Exact and numerical solutions for Example 3 when \(N=100\), \(t=1\), \(\Delta t =0.0001\), \(\alpha=0.8\), and \(-\pi\leq z \leq\pi\)

Figure 10
figure 10

Exact and approximate solutions for Example 3 when \(N=20\), \(\alpha=0.4\), \(t=0.3\), \(\Delta t= 0.001\), and \(-\pi\leq z \leq\pi\)

Figure 11
figure 11

Exact and approximate solutions for Example 3, when \(N=80\), \(\alpha=0.5\), \(t=1\), \(\Delta t= 0.001\) and \(-2\pi\leq z \leq2\pi\)

Table 10 Maximum absolute errors (\(L_{\infty}\)) for Example 3 at \(t=0.1\) when \(\alpha=0.9\), \(n=10\), \(\Delta t= 0.001\), and \(z \in [0,\pi]\)

6 Concluding remarks

We conclude this work by the following remarks:

  • An efficient algorithm based on redefined cubic B-spline collocation approach has been presented for approximate solution of time fractional Allen–Cahn equation.

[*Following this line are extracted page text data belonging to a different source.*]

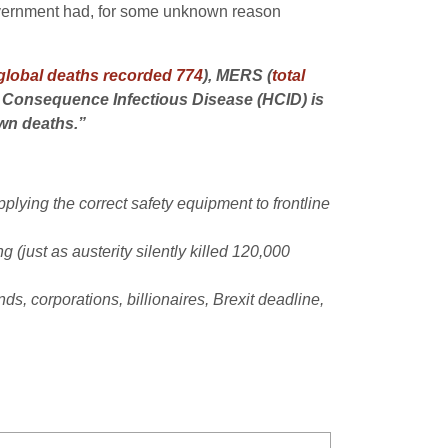
overnment had, for some unknown reason
 global deaths recorded 774
), MERS (
total
h Consequence Infectious Disease (HCID) is
own deaths.”
lying the correct safety equipment to frontline
 (just as austerity silently killed 120,000
s, corporations, billionaires, Brexit deadline,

  • The proposed scheme engages usual finite forward difference formulation and a redefined set of cubic B-spline functions for temporal and spatial discretizations, respectively.

  • The unconditional stability of the proposed method has been proved rigorously.

  • The computational order of convergence is conformable with the theoretical estimations.

  • The numerical simulation has been run for three test examples, which show that the proposed scheme can efficiently be employed for numerical treatment of time fractional problems.